Problem description: Could you return every line of the material that contains the word "with"?

─── Data extracts

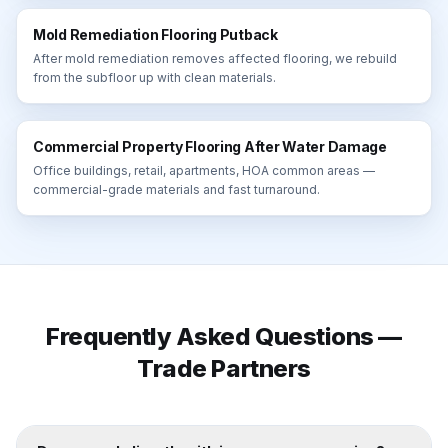
Mold Remediation Flooring Putback
After mold remediation removes affected flooring, we rebuild
from the subfloor up with clean materials.
Commercial Property Flooring After Water Damage
Office buildings, retail, apartments, HOA common areas —
commercial-grade materials and fast turnaround.
Frequently Asked Questions —
Trade Partners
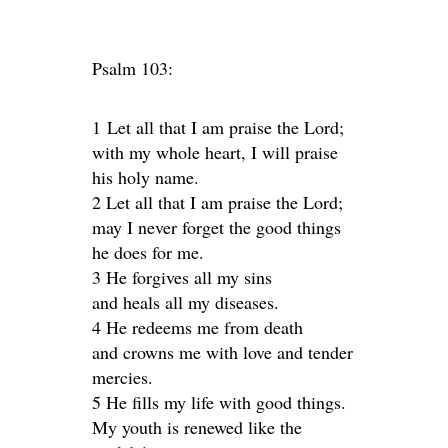
Psalm 103:
1 Let all that I am praise the Lord;
with my whole heart, I will praise
his holy name.
2 Let all that I am praise the Lord;
may I never forget the good things
he does for me.
3 He forgives all my sins
and heals all my diseases.
4 He redeems me from death
and crowns me with love and tender
mercies.
5 He fills my life with good things.
My youth is renewed like the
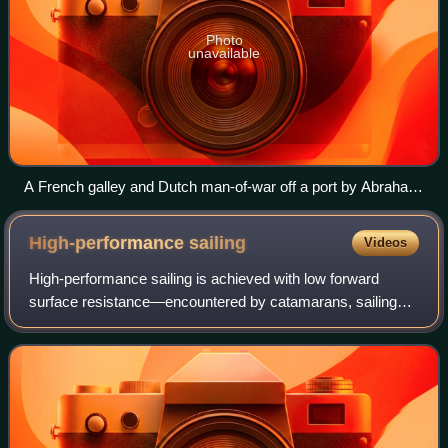
Photo
unavailable
A French galley and Dutch man-of-war off a port by Abraham
Willaerts, painted 17th century.
High-performance
sailing
Videos
High-performance sailing is achieved with low forward
surface resistance—encountered by catamarans, sailing
hydrofoils, iceboats or land sailing craft—as the sailing craft
obtains motive power with it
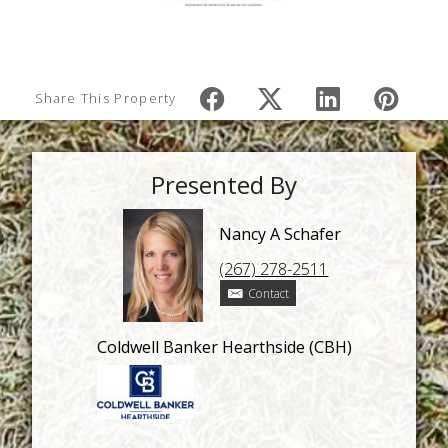
Share This Property
Presented By
Nancy A Schafer
(267) 278-2511
Contact
Coldwell Banker Hearthside (CBH)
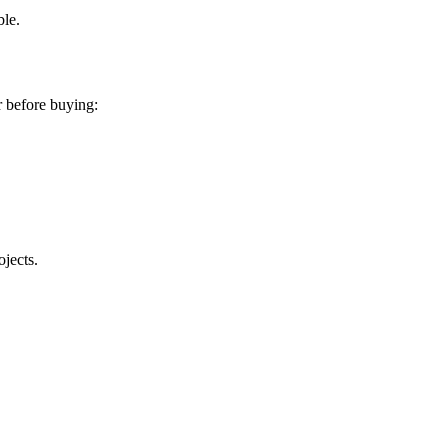
ble.
r before buying:
ojects.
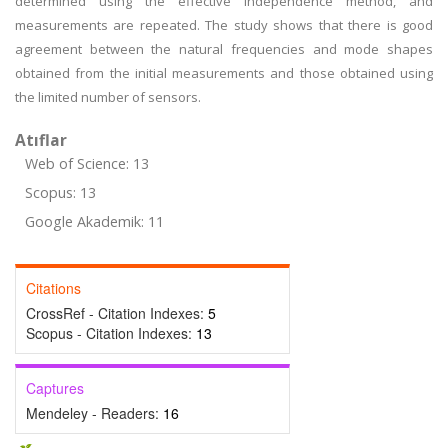
determined using the effective independence method, and
measurements are repeated. The study shows that there is good
agreement between the natural frequencies and mode shapes
obtained from the initial measurements and those obtained using
the limited number of sensors.
Atıflar
Web of Science: 13
Scopus: 13
Google Akademik: 11
Citations
CrossRef - Citation Indexes:
5
Scopus - Citation Indexes:
13
Captures
Mendeley - Readers:
16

──────

Exercise result:
from the subfloor up with clean materials.
with my whole heart, I will praise
and crowns me with love and tender
5 He fills my life with good things.
High-performance sailing is achieved with low forward
obtains motive power with it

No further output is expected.